_EXERCISE_
From the listing that follows, reproduce only the lines from the one holding "Copyright © 2026 Продвижение сайтов в Рязани" through the one holding "родаже товаров для детей", both included, with no pictures.

>>>>>

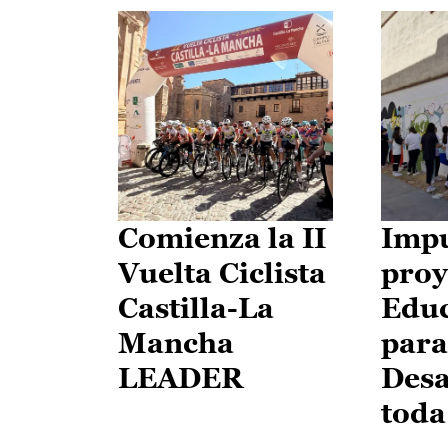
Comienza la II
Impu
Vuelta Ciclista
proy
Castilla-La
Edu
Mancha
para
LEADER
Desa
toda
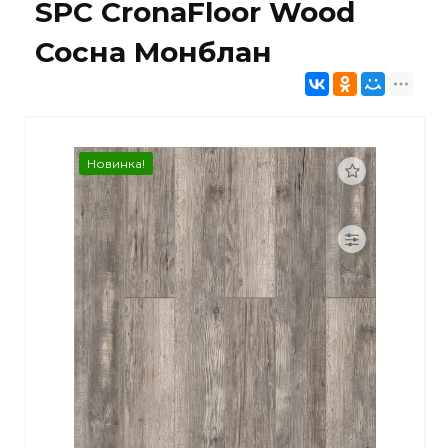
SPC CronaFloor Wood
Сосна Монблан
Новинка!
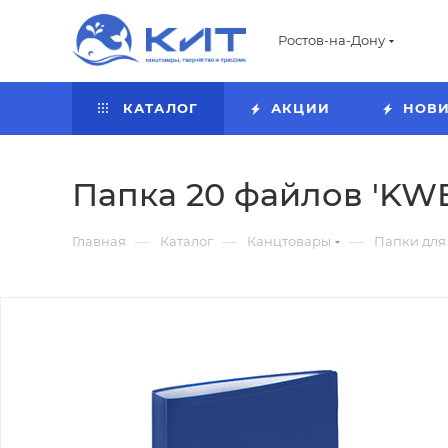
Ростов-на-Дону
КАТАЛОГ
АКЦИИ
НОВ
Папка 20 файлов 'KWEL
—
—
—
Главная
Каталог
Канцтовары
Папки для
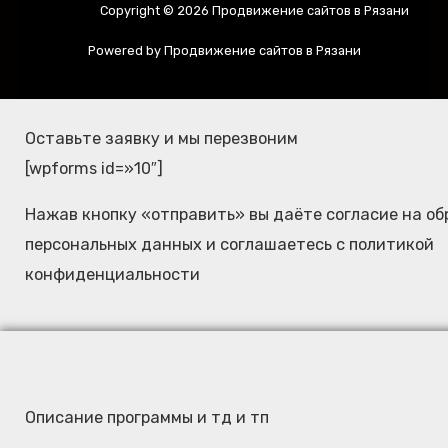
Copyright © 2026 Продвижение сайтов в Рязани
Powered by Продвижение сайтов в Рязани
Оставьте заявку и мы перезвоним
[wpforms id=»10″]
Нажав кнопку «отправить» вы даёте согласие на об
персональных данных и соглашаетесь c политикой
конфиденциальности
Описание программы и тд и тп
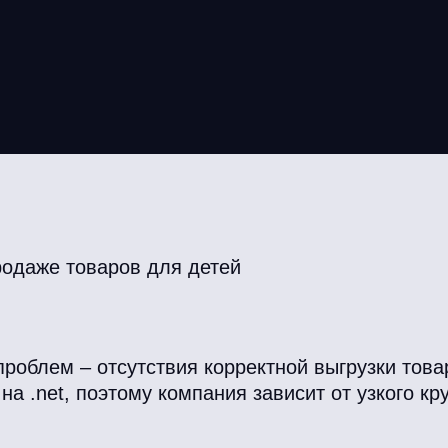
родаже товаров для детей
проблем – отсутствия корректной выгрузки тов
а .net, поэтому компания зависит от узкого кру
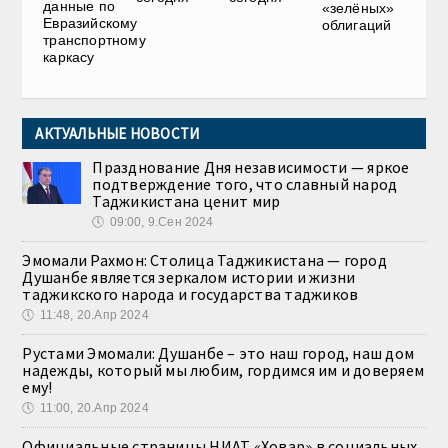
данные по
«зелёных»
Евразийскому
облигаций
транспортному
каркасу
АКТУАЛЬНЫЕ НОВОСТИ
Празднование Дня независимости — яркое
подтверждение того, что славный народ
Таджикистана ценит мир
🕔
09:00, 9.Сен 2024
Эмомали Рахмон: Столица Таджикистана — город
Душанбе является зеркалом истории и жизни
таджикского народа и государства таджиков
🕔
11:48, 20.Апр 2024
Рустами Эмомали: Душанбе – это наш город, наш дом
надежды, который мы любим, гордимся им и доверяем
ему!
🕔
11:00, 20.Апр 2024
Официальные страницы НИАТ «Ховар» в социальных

<<<<<

_YOUR SOLUTION_
Copyright © 2026 Продвижение сайтов в Рязани
Powered by Продвижение сайтов в Рязани
Оставьте заявку и мы перезвоним
[wpforms id=»10″]
Нажав кнопку «отправить» вы даёте согласие на об
персональных данных и соглашаетесь c политикой
конфиденциальности
Описание программы и тд и тп
родаже товаров для детей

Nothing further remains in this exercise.